#  Introduction

To understand how Blockchain works, we must first discuss how distributed systems work.

The goal of this notebook is to explain the building blocks for any distributed system, and specifically a peer-to-peer system. P2P environment is a network where peers are connected, exchange information and run applications on top of it.

The goals are as follows:
- We will build a system block by block.
- Distributed systems are hard as there are many random errors: race conditions, nasty bugs, deadlocks.
- We will simplify the world to get to the juiciest parts without leaving out the essentials.  


We will simulate the P2P environment locally to get an idea of how such systems would work and understand the design decision that developers make.

To show the different tradeoffs and why developers and researchers choose specific designs, we need a way to simulate such an environment. Here we will simulate the network and message exchange via a  discrete event simulator: [SimPy](https://simpy.readthedocs.io/en/latest/).

For the simplicity of use, you can use wrapper for SimPY implement a P2P network simulation: `p2psimpy`. 


# Simulation of P2P environments

We start the notebook by introducing the backbone for such a simulation: `BaseSimulation`.
This class represents the network of peers with their physical representations in the world, such as physical `location`, [`bandwidth`](https://en.wikipedia.org/wiki/Bandwidth_(computing)). 

These properties both define and restrict the capabilities of how fast you can transfer messages and how message travel through the network (which peers see the message, which channels are used).

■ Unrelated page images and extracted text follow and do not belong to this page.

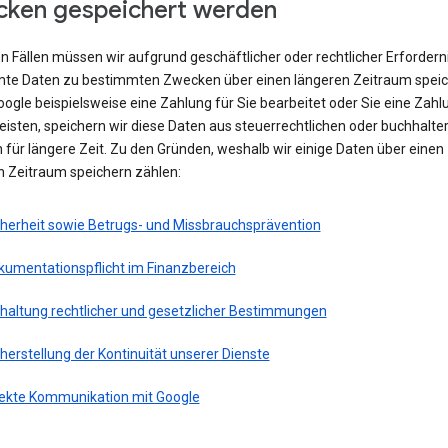
ken gespeichert werden
en Fällen müssen wir aufgrund geschäftlicher oder rechtlicher Erfordern
te Daten zu bestimmten Zwecken über einen längeren Zeitraum speic
ogle beispielsweise eine Zahlung für Sie bearbeitet oder Sie eine Zahl
eisten, speichern wir diese Daten aus steuerrechtlichen oder buchhalte
für längere Zeit. Zu den Gründen, weshalb wir einige Daten über einen
n Zeitraum speichern zählen:
cherheit sowie Betrugs- und Missbrauchsprävention
kumentationspflicht im Finanzbereich
nhaltung rechtlicher und gesetzlicher Bestimmungen
herstellung der Kontinuität unserer Dienste
rekte Kommunikation mit Google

`BaseSimulation` consists of 3 main parameters: 
 - *Locations*
 - *Network Topology* 
 - *Services and Message Processors* 

We will explain them one by one. 




### Simulating latencies between locations

The simulator simulates connection delays (`latency`) between the nodes in the physical space (`location`).
This is a very rough representation of reality but is sufficient for us. You can read more about jitter and latency [here](https://www.tpx.com/blog/latency-jitter-and-packet-loss/) or [here](https://www.youtube.com/watch?v=WdbJdUh6W08).   



Locations are defined as a `Config` class. Variables can be constant, or probabilistic (with a probability distribution using scipy).
This class can be used as generators of parameters, saved and loaded as a [YAML](https://en.wikipedia.org/wiki/YAML) file.

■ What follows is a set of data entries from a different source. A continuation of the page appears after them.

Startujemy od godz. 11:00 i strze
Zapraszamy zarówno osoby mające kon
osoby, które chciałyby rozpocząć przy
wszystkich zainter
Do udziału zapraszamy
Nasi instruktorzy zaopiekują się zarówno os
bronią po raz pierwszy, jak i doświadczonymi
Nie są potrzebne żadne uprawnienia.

Location configuration should contain at least two fields: `locations` and `latencies`. 
- `locations` is an array or a tuple with names of locations.
- `latencies` is a dictionary (matrix) with latencies of pairwise connections.

Depending on the experiments, latencies can be constant, but a more realistic model is a probabilistic distribution.
Such a distribution is represented with the `Dist` class. 

`Dist` class is a wrap-around [scipy.stats](https://docs.scipy.org/doc/scipy/reference/stats.html), which has a rich collection of distributions. Use the [link](https://docs.scipy.org/doc/scipy/reference/stats.html) as reference documentation when choosing a distribution function.   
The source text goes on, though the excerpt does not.